- [Work required]:
Within the entries below, please return exactly the lines from the one with "Terms & Conditions" through the one with "lighter carbon shaft with perfect swing", leaving out any pictures.
---
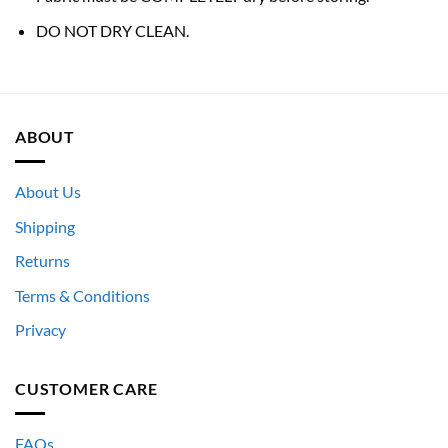
DO NOT DRY CLEAN.
ABOUT
About Us
Shipping
Returns
Terms & Conditions
Privacy
CUSTOMER CARE
FAQs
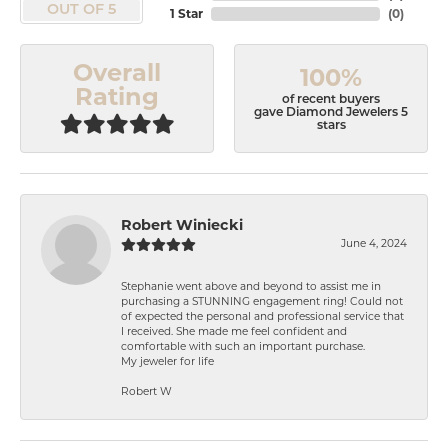
OUT OF 5
1 Star
(
0
)
Overall
100%
Rating
of recent buyers
gave Diamond Jewelers 5
stars
Robert Winiecki
June 4, 2024
Stephanie went above and beyond to assist me in
purchasing a STUNNING engagement ring! Could not
of expected the personal and professional service that
I received. She made me feel confident and
comfortable with such an important purchase.
My jeweler for life
Robert W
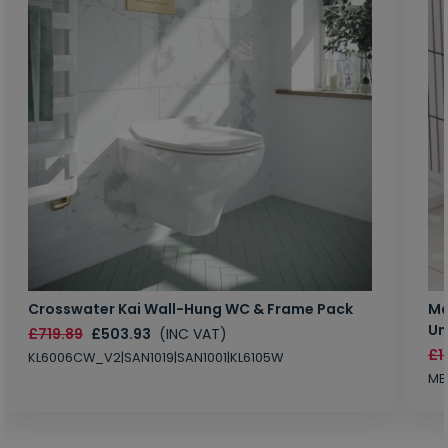
Crosswater Kai Wall-Hung WC & Frame Pack
Ma
Un
£719.89
£503.93
(INC VAT)
£1
KL6006CW_V2|SAN1019|SAN1001|KL6105W
MB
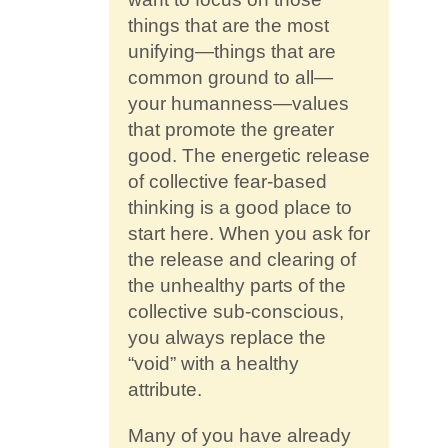
things that are the most
unifying—things that are
common ground to all—
your humanness—values
that promote the greater
good. The energetic release
of collective fear-based
thinking is a good place to
start here. When you ask for
the release and clearing of
the unhealthy parts of the
collective sub-conscious,
you always replace the
“void” with a healthy
attribute.
Many of you have already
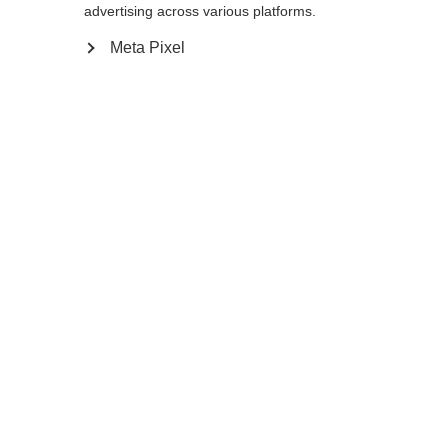
advertising across various platforms.
Meta Pixel
Compare
Home
Winter
Outlet
Do you want to be in the lead instead of
disappearing in the pack? Then follow pros
like superstar Dorothea Wierer and choose
the Premio 30, the lightest, most balanced
XC pole from the World Cup. Its now even
lighter carbon shaft with perfect swing
weight and the quick-swap, tool-free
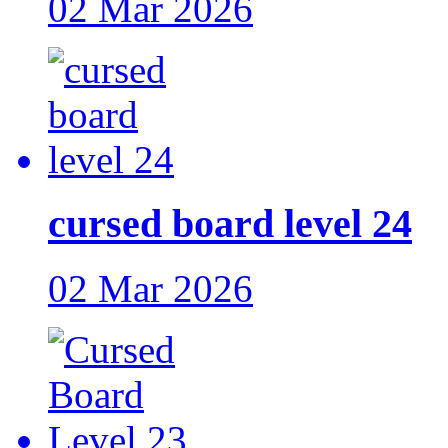
02 Mar 2026
cursed board level 24
02 Mar 2026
---
- [Answer space]:
Terms & Conditions
Privacy
CUSTOMER CARE
FAQs
OUT OF 5
1 Star
(
0
)
Overall
100%
Rating
of recent buyers
gave Diamond Jewelers 5
stars
Robert Winiecki
June 4, 2024
Stephanie went above and beyond to assist me in
purchasing a STUNNING engagement ring! Could not
of expected the personal and professional service that
I received. She made me feel confident and
comfortable with such an important purchase.
My jeweler for life
Robert W
Crosswater Kai Wall-Hung WC & Frame Pack
Ma
Un
£719.89
£503.93
(INC VAT)
£1
KL6006CW_V2|SAN1019|SAN1001|KL6105W
MB
things that are the most
unifying—things that are
common ground to all—
your humanness—values
that promote the greater
good. The energetic release
of collective fear-based
thinking is a good place to
start here. When you ask for
the release and clearing of
the unhealthy parts of the
collective sub-conscious,
you always replace the
“void” with a healthy
attribute.
Many of you have already
advertising across various platforms.
Meta Pixel
Compare
Home
Winter
Outlet
Do you want to be in the lead instead of
disappearing in the pack? Then follow pros
like superstar Dorothea Wierer and choose
the Premio 30, the lightest, most balanced
XC pole from the World Cup. Its now even
lighter carbon shaft with perfect swing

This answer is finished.